Lopez’s drama is not afraid to be political, not when just to live one’s life openly can be a rebellious act still, depending on the context. One of Eric’s friends, a black physician, announces his decision to emigrate to Canada, in large part because of the white supremacist hatreds unleashed by Donald Trump’s election. Eric’s former boss, a software developer and the most promiscuous of his friends, has a violent argument with Henry over the crimes of wealth. He refuses to attend Eric’s wedding. A Latino friend’s intermittent, brief arias of swish can contain social criticism. Forster’s example has been telling them that they are their own models for the realized lives they seek as gay men.
Howards End and Maurice are works of affirmation. The Inheritance means to stand with them. Forster’s bequest to gay literature: the hopeful ending. AIDS wasn’t the tragic climax; it was the turning point. Gay history is the true inheritance. I confess I sat there old and thrilled as this handsome cast rode the wit of the dialogue and made the leaps of mood, helped mightily by the accomplished young actors’ often being in various states of undress. The theater rocked with laughter only to be on the verge of tears moments later.
Yet the social destiny of freedmen can still be a problem: Why does reward come across as wishful, as propaganda? The end of the play is almost ruined by the victory roll call of happily ever afters. The survivors in Eric’s circle all win. Leo will marry a nice guy and die at 67, older than he ever expected to get when Eric rescued him from the streets. Eric will divorce Henry, marry another man, and die at 97, surrounded by children and grandchildren who maintain the house.
The sanctity of marriage was still a churchy thing in the early 2000s when the wretched Tony Blair proposed a civil partnership law to Parliament that would have denied benefits to straight couples with children. The US Supreme Court upheld gay marriage in 2013, the celebrations providing cover for the court’s gutting of the historic Voting Rights Act the day before. The same court said nobody has to bake us wedding cakes.
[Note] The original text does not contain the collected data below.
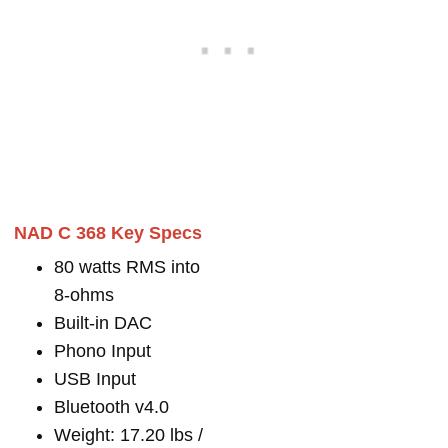
NAD C 368 Key Specs
80 watts RMS into
8-ohms
Built-in DAC
Phono Input
USB Input
Bluetooth v4.0
Weight: 17.20 lbs /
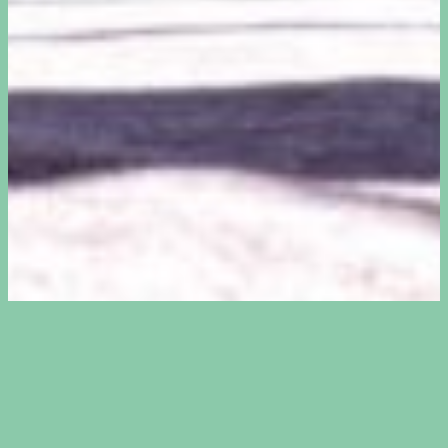
Bouldering is a form of climbing
without ropes or a harness. You climb
on relatively low walls, up to about 4.5
metres high. Underneath the walls are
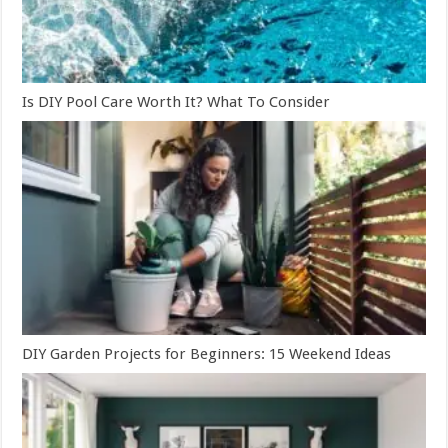
Is DIY Pool Care Worth It? What To Consider
DIY Garden Projects for Beginners: 15 Weekend Ideas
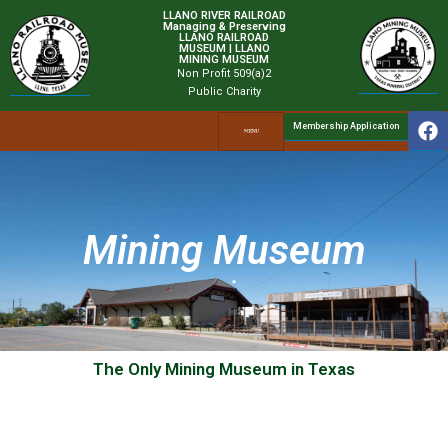
LLANO RIVER RAILROAD
Managing & Preserving
LLANO RAILROAD
MUSEUM | LLANO
MINING MUSEUM
Non Profit 509(a)2
Public Charity
Membership Application
Mining Museum
The Only Mining Museum in Texas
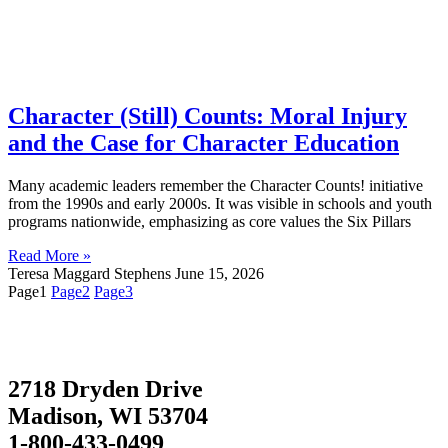
Character (Still) Counts: Moral Injury
and the Case for Character Education
Many academic leaders remember the Character Counts! initiative
from the 1990s and early 2000s. It was visible in schools and youth
programs nationwide, emphasizing as core values the Six Pillars
Read More »
Teresa Maggard Stephens
June 15, 2026
Page
1
Page
2
Page
3
2718 Dryden Drive
Madison, WI 53704
1-800-433-0499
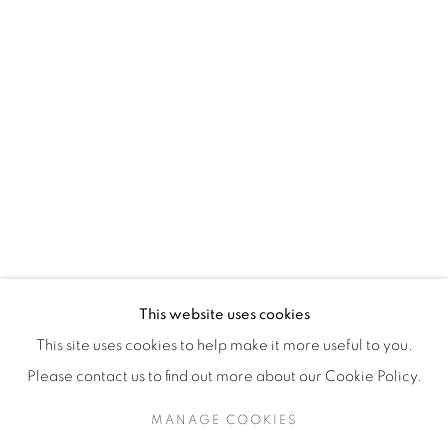
H3Z 2A8
514-933-4406
WhatsApp
87 Avenue Road, Suite #2
Toronto ON
M5R 3R9
416-900-3268
This website uses cookies
WhatsA
pp
This site uses cookies to help make it more useful to you.
Please contact us to find out more about our Cookie Policy.
MANAGE COOKIES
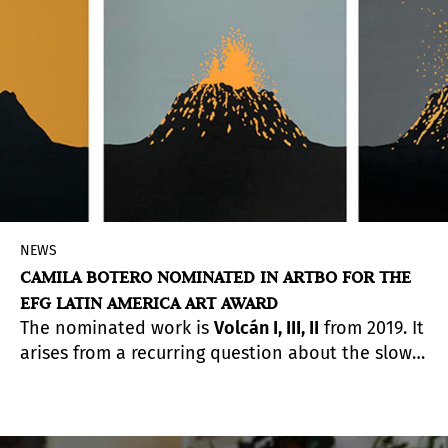
as
Yayoi Kusama
and
James Turrell
.
NEWS
CAMILA BOTERO NOMINATED IN ARTBO FOR THE
EFG LATIN AMERICA ART AWARD
The nominated work is
Volcán I, III, II
from 2019. It
arises from a recurring question about the slow
processes of change that are currently
happening, these that have an intrinsic force
and that transform everything around them.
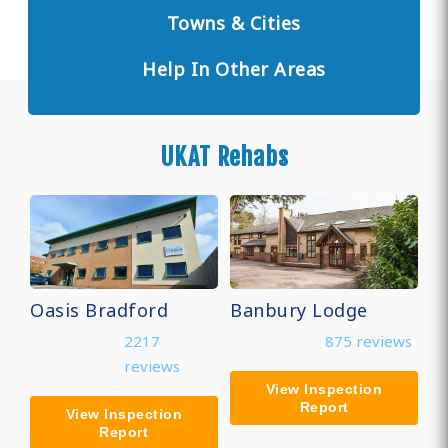
Towns & Cities
Help In Other Areas
UKAT Rehabs
Oasis Bradford
Banbury Lodge
2217
875 reviews
reviews
View Inspection
Report
View Inspection
Report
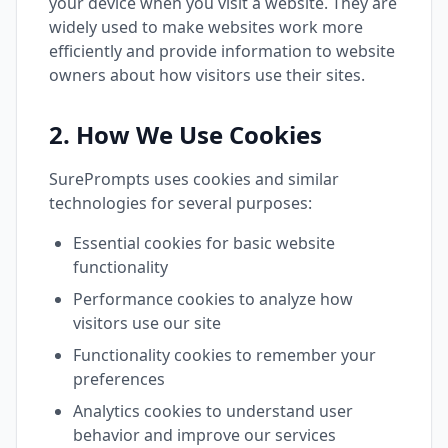
your device when you visit a website. They are
widely used to make websites work more
efficiently and provide information to website
owners about how visitors use their sites.
2. How We Use Cookies
SurePrompts uses cookies and similar
technologies for several purposes:
Essential cookies for basic website
functionality
Performance cookies to analyze how
visitors use our site
Functionality cookies to remember your
preferences
Analytics cookies to understand user
behavior and improve our services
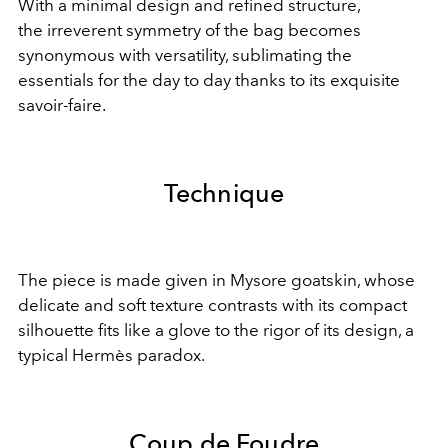
With a minimal design
and refined structure,
the
irreverent symmetry of
the bag becomes
synonymous with versatility,
sublimating the
essentials
for the day to day thanks to
its exquisite
savoir-faire.
Technique
The piece is made given in Mysore goatskin, whose
delicate and soft texture contrasts with its compact
silhouette fits like a glove to the rigor of its design, a
typical Hermès paradox.
Coup de Foudre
Nevertheless, the right to form a marital union with another man or woman is, for me, a profound change in gay and lesbian life, and never mind that saying “gay” these days is just about as out of it as the word “Negro.” It used to be that when sons told parents they were gay, most parents assumed that meant a furtive, incomplete life. Now they know that gay doesn’t mean their children won’t be fulfilled—at least not because of that. Those Obama-era equality rallies owe something to the Reagan- and Bush-era ACT UP sit-ins.
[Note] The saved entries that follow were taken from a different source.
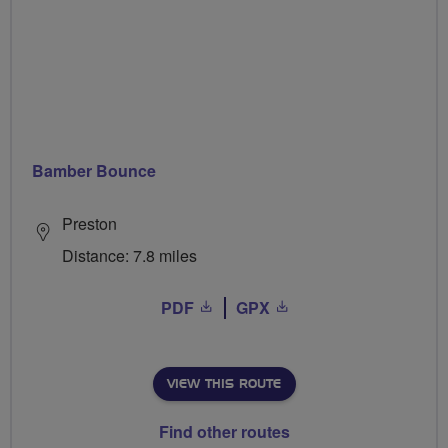
Bamber Bounce
Preston
Distance: 7.8 miles
PDF
GPX
VIEW THIS ROUTE
Find other routes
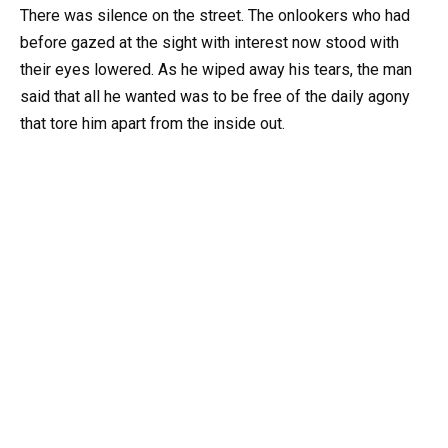
There was silence on the street. The onlookers who had
before gazed at the sight with interest now stood with
their eyes lowered. As he wiped away his tears, the man
said that all he wanted was to be free of the daily agony
that tore him apart from the inside out.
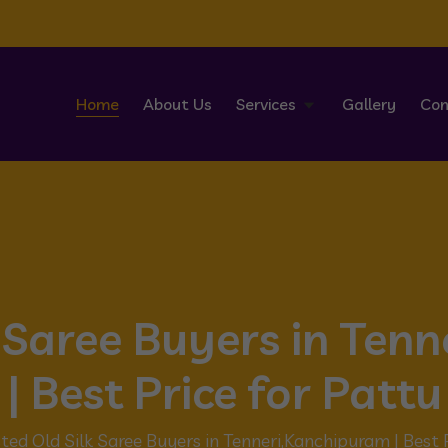
Home
About Us
Services
Gallery
Con
k Saree Buyers in Ten
| Best Price for Pattu
ted Old Silk Saree Buyers in Tenneri,Kanchipuram | Best 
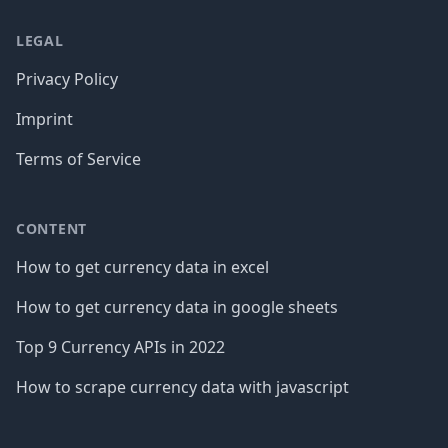
LEGAL
Privacy Policy
Imprint
Terms of Service
CONTENT
How to get currency data in excel
How to get currency data in google sheets
Top 9 Currency APIs in 2022
How to scrape currency data with javascript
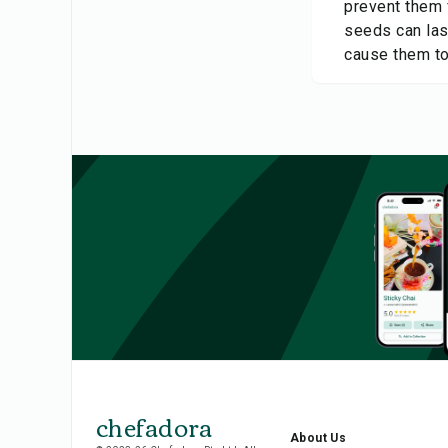
prevent them 
seeds can last
cause them to
chefadora
About Us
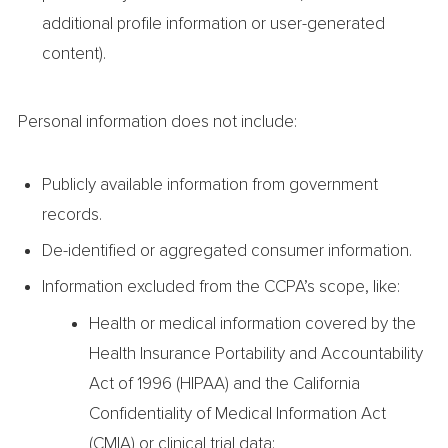
additional profile information or user-generated
content).
Personal information does not include:
Publicly available information from government
records.
De-identified or aggregated consumer information.
Information excluded from the CCPA’s scope, like:
Health or medical information covered by the
Health Insurance Portability and Accountability
Act of 1996 (HIPAA) and the California
Confidentiality of Medical Information Act
(CMIA) or clinical trial data;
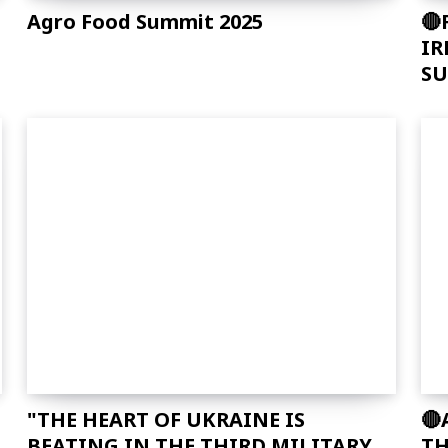
f_descr_font_family="325″
Agro Food Summit 2025
🔴
f_descr_font_size="eyJhbGwiOiIxNSI
IR
f_descr_font_line_height="1.6″
SU
color=”rgba(255,255,255,0.25)”
free_plan_desc="JTNDZGVsJTNFUGhh
"THE HEART OF UKRAINE IS
🔴
BEATING IN THE THIRD MILITARY
TH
Some black people feel black cultural authenticity can be lost through integration or assimilation. Gay people aren’t worried about gay culture as they find increasing acceptance in the mainstream. When I was young, the women’s movement and gay liberation encouraged us to be proud that we were not headed toward marriage and the suburbs. We said straight society envied us; we said the point was to change society, not join up. We wanted to be different, maybe because we could never imagine the freedom to be like everyone else. The Inheritance is a surprise. I didn’t expect to leave the theater thinking about historical perspective, self-acceptance, the obsolescence of the closet—for the lucky—and the seafarers I knew who hadn’t had the time to learn how to greet with an equal eye, as Forster put it, the deep that they were entering and the shore they had to leave.